Consider the translation column vector t = (t1, t2, t3) and the linear combination
x' = x1*a + x2*b + x3*c + t (3).
With this linear combination you can translate, rotate, scale and shear a vector. As you can see this Linear Combination does actually move the origin vector (0, 0, 0) to (0+t1, 0+t2, 0+t3).
However you can't put this translation into a 3x3 Matrix.
So what Graphics Programmers or Mathematicians came up with is adding another dimension to the Matrix and Vectors like this:
M is 4x4 Matrix, x~ vector in R⁴ with x~=(x1, x2, x3, x4). a, b, c, t also being column vectors of R⁴ (last components of a,b,c being 0 and last component for t being 1 - I keep the names the same to later show the similarity between homogeneous linear combination and (3) ). x~ is the homogeneous coordinate of x.
Now watch what happens if we take a vector x of R³ and put it into x~ of R⁴.
This vector will be in homogeneous coordinates in R⁴ x~=(x1, x2, x3, 1). The last component simply being 1 if it is a point and 0 if it's simply a direction (which couldn't be translated anyway).
So you have the linear combination:
x~' = M * x = [a b c t] * x = x1*a + x2*b + x3*c + x4*t (4).
(x~' is the result vector when transforming the homogeneous vector x~)
Since we took a vector from R³ and put it into R⁴ our x4 component is 1 we have:
x~' = x1*a + x2*b + x3*c + 1*t
<=> x~' = x1*a + x2*b + x3*c + t (5).
which is exactly the upper linear transformation (3) with the translation t. This is called an affine transformation (linear transf. + translation).
So with a 3x3 Matrix and a vector of R³ you couldn't do translations. However adding another dimension having a vector in R⁴ and a Matrix in R^4x4 you actually can do it.
However when you want to return to R³ you have to divide the first components with the last one. This is called "dehomogenizing". Which is the the x4 component or in your variable naming the w-component. So x is the original coordinate in R³. Be x~ in R⁴ and the homogenized vector of x. And x' in R³ of x~.
x' = (x1/x4, x2/x4, x3/x4) (6).
Then x' is the dehomogenized vector of the vector x~.
Coming back to perspective division:
(I will leave it out, because many here have explained the divide by z already.

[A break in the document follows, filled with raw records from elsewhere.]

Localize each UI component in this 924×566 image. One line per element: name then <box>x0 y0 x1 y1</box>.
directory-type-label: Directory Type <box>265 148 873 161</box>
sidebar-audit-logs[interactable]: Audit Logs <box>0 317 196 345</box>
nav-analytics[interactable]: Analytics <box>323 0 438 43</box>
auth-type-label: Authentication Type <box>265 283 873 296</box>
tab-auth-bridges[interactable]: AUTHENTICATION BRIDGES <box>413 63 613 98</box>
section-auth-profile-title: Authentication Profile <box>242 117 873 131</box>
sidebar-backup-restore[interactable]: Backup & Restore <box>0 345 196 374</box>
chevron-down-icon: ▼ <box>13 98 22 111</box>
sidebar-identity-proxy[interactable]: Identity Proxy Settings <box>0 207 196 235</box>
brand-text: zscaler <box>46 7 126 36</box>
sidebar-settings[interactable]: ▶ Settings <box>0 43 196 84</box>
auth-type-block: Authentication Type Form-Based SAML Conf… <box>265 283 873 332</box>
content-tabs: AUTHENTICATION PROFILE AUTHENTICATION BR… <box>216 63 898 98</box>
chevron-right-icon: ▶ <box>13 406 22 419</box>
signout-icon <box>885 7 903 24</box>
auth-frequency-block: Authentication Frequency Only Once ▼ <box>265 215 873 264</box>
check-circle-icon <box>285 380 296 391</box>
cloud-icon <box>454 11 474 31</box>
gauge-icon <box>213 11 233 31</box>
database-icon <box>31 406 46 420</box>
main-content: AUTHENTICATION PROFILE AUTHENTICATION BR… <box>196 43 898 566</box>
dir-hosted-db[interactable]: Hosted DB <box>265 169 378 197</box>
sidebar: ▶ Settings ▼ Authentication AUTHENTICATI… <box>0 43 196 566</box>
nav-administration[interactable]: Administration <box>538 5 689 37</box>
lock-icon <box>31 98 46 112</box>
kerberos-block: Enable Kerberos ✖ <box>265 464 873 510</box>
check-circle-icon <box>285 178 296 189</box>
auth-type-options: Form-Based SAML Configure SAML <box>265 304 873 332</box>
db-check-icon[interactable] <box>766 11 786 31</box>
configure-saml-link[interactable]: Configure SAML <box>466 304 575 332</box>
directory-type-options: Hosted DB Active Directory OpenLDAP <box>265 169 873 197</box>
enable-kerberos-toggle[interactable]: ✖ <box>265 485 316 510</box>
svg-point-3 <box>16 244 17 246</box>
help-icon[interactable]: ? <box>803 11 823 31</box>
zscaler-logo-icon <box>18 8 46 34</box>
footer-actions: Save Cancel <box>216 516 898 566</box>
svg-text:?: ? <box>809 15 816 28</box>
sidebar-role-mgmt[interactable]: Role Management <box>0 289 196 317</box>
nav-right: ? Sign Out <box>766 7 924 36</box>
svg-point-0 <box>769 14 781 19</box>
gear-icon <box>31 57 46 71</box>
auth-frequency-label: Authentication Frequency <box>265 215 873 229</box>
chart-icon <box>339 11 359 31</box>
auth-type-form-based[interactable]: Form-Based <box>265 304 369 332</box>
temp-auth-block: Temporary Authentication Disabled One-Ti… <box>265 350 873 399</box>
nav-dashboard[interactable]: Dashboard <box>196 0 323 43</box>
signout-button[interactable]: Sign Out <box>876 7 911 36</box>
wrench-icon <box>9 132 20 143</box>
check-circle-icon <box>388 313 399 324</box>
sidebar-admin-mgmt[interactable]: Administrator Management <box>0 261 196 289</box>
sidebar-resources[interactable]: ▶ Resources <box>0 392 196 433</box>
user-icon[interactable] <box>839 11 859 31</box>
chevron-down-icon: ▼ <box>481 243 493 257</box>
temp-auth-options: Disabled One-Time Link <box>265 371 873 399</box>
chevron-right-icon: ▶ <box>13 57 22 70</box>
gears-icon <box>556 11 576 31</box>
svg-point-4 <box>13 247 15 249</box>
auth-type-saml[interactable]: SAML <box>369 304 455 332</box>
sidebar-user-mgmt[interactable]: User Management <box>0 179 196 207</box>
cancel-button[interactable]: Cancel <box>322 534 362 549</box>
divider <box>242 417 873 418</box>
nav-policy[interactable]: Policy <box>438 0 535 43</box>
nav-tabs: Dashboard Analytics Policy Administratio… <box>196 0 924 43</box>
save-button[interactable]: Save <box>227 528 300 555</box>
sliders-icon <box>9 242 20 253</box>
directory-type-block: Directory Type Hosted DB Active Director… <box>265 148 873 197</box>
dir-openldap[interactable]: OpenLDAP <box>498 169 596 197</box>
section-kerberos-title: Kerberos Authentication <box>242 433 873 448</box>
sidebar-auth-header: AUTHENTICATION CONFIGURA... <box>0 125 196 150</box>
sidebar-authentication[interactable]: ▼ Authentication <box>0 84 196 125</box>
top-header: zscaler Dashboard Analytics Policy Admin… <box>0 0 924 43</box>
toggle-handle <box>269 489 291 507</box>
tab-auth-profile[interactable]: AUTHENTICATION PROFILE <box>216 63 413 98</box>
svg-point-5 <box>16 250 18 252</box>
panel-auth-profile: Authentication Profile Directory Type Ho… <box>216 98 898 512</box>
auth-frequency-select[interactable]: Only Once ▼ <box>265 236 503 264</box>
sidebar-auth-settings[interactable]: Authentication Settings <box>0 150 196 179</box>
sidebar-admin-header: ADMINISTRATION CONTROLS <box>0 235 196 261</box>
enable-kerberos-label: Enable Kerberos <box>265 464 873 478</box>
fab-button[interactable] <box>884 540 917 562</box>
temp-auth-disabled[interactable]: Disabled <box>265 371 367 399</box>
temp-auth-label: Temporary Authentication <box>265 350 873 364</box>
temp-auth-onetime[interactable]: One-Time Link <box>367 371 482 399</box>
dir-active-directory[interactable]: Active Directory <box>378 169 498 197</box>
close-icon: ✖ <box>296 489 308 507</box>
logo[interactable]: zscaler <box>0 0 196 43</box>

It's because of the relationship of a right triangle, being similar which leads you to simplify that with a given focal length f a z values with y coordinate lands at y' = f*y/z. Also since you stated [I hope I didn't misread that you already know why this is done I simply leave a link to a YT-Video here, I find it very well explained on the course lecture CMU 15-462/662 ).
When dehomogenizing the division by the w-component is a pretty handy property when returning to R³. When you apply homogeneous perspective Matrix of 4x4 on a vector you simply put the z component into the w component and let the dehomogenizing process (as in (6) ) perform the perspective divide. So you can setup the w-Component in a way that the division by w divides by z and also maps the values from 0 to 1 (basically you put the range of z-near to z-far values into a range floating points are precise at).
This is also described by Ravi Ramamoorthi in his Course CSE167 when he explains how to set up the perspective projection matrix.
I hope this helped to understand the rational of putting z into the w component. Sorry for my horrible formatting and lengthy text. Yet I hope it helped more than it confused.
Best of luck!
Actually, via standard notational convention from a 4x4 perspective matrix with sightline along a 'z' direction, 'w' differs by 1 from the distance ratio. Also that ratio, though interpreted correctly, is normally expressed as -z/d where 'z' is negative (therefore producing the correct ratio) because, again, in common notational convention, the camera is looking in the negative 'z' direction.
The reason for the offset by 1 needs to be explained. Many references put the origin at the image plane rather than the center of projection. With that convention (again with the camera looking along the negative 'z' direction) the distance labeled 'z' in the similar triangles diagram is thereby replaced by (d-z). Then substituting that for 'z' the expression for 'w' becomes, instead of 'z/d', (d-z)/d = [1-z/d]. To some these conventions may seem unorthodox but they are quite popular among analysts.